Defying pressure from the U.S. and Conservative MPs, the UK has refused to ban Huawei, opting to include it in a limited role, according to BBC News.
Amidst ongoing allegations that Huawei exposes governments and corporations to spying by the Chinese government, the U.S. has banned Huawei and engaged in a campaign to pressure its allies to do the same. That campaign has stepped up in recent weeks as the UK has weighed what role Huawei would play moving forward. The U.S. has even considered limiting intel sharing with countries that use Huawei for their 5G network, a move that would certainly strain the U.S. and UK’s “special relationship.”
Instead of banning Huawei, the UK has opted for allowing the company a limited role in the country’s 5G networks. As part of decision, Huawei will only be allowed to account for 35% of 5G telecommunications equipment. What’s more, the company will not be allowed to contribute to the sensitive parts of the core network.

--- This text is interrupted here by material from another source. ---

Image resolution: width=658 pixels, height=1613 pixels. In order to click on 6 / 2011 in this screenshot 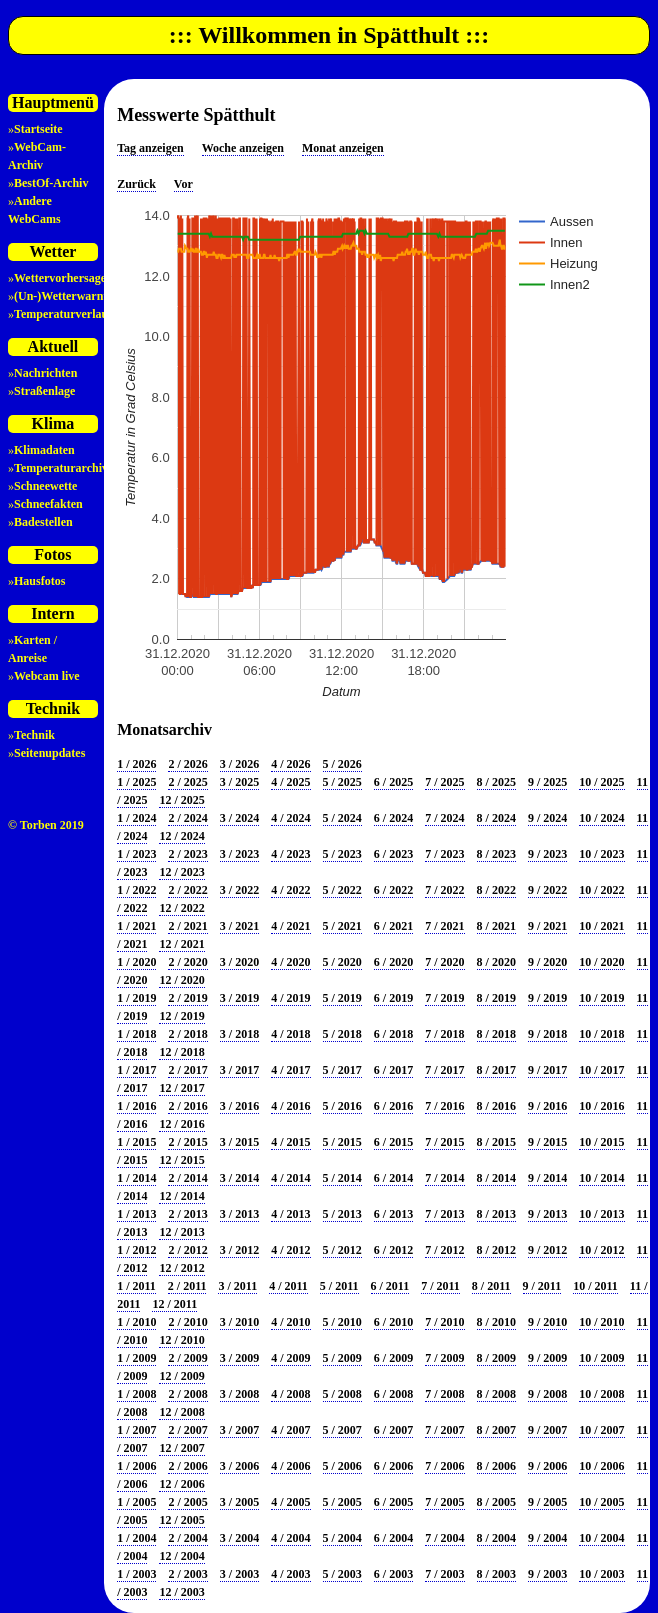 , I will do `click(390, 1286)`.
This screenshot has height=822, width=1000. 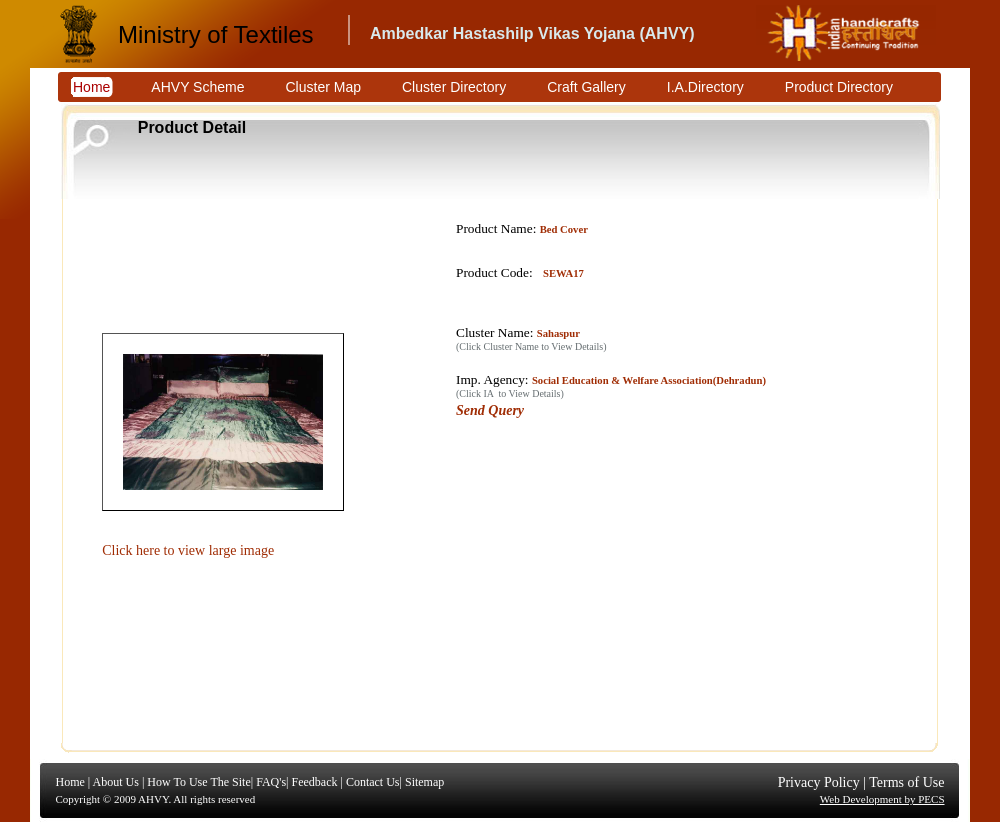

It will also be restricted from being used near military bases or nuclear sites.
In spite of the UK’s decision, Foreign Secretary Dominic Raab believes it will have no impact on intel sharing with the U.S., or the coalition of countries known as the Five Eyes—the U.S., Canada, New Zealand and Australia, along with the UK.
“Nothing in this review affects this country’s ability to share highly-sensitive intelligence data over highly-secure networks both within the UK and our partners, including the Five Eyes,” the minister told the House of Commons, according to the BBC.
It remains to be seen, however, what long-term impact this agreement will have on UK/U.S. relations.